During the furnace reconditioning period, excess compressed air compared to normal operation can be used without any energy savings, since reduced operation requires slightly less compressed air to feed the generator. Significant energy savings can be achieved by running devices that are pumped into the atmosphere or idle the compressor at regular intervals.

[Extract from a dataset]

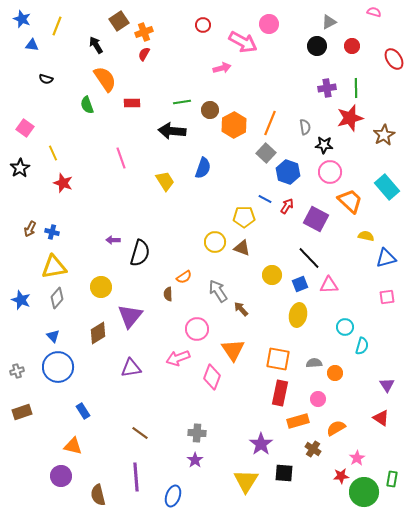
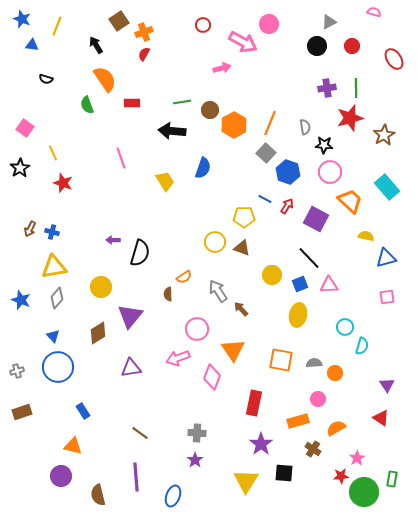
orange square at (278, 359): moved 3 px right, 1 px down
red rectangle at (280, 393): moved 26 px left, 10 px down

As an example, we can expect the following numbers:

002-containing V in nitrogen: aL (%) 2
0. Nominal flow of IPSA type generator* (m/hr)
1.00 Nominal power of 25PSA type generator (KW
) Pn 90%Pn

[Brief explanation of the drawing]

The figure is a diagram schematically showing an example of the heat treatment equipment of the present invention. 1...Gas generator @, 2.8...Flow rate restrictor. 3, 5.7... Three-way valve, 4... Flow meter, 6...
Main buffer tank, 9...auxiliary tank. 10...Liquid nitrogen tank, l [...evaporator. 12... pressure reducer.

Claims (1)

[Claims] 1. An additional gas mixture based on nitrogen, methanol and, if desired, ammonia is used to constitute the processing atmosphere in a furnace of the type with simple walls of refractory bricks, the nitrogen component being , containing crude nitrogen separated from air obtained by adsorption or permeation generators, the purity or residual oxygen content of the resulting nitrogen being determined by the extraction rate, which is determined during operation. Controlled to generate nitrogen gas with a residual oxygen content of approximately 2%, the resumption of the process after a fairly long interruption is carried out by carburizing, carbonitriding or carbonitriding before quenching, with nitrogen injection into the furnace first. In a method for heat treating metal pieces by heating, the flashing nitrogen is itself provided at a flow rate significantly lower than the process flow rate from the generator used for the process, such that the residual oxygen content does not exceed 0.3%. A heat treatment method characterized in that a low extraction rate is adjusted, preferably between 0.1% and 0.2%. 2. Non-matsuffle furnace with simple walls of refractory bricks, various sources of fluid components necessary to produce the heat treatment atmosphere for carburizing or carbonitriding, by adsorption or selective permeation for nitrogen components in the fluid components In equipment for the heat treatment of metal pieces by carburizing, carbonitriding or heating before quenching, which has a generator that separates nitrogen from the air, the extraction rate of nitrogen can be divided into two levels: a high level with a residual oxygen content of approximately 2%; Oxygen content below 0.3%, preferably 0.1% and 0.2%
Heat treatment equipment characterized by adjusting to a low level between. 3. A nitrogen generator (1) for separating air by adsorption or selective permeation leads into a production line incorporating a first flow restrictor (2) and then through a three-way valve to a second line parallel to said line. 3. The heat treatment installation according to claim 2, further communicating with the flow restrictor (8) of No. 2 and a buffer tank (6). 4. The heat treatment equipment according to claim 3, wherein the second tank (9) is provided in parallel with the tank (6) via three-way valves (5) and (7). 5. The heat treatment equipment according to claim 3, wherein the flow meter (4) is provided upstream of the tanks (6) and (9). 6. The emergency supply device and/or the peak flow rate measuring means are connected to the liquid nitrogen tank (10), the evaporator (11) and the tank (6).
3. The heat treatment installation according to claim 2, further comprising a pressure reducer (12) opening into the main supply line upstream of the heat treatment apparatus.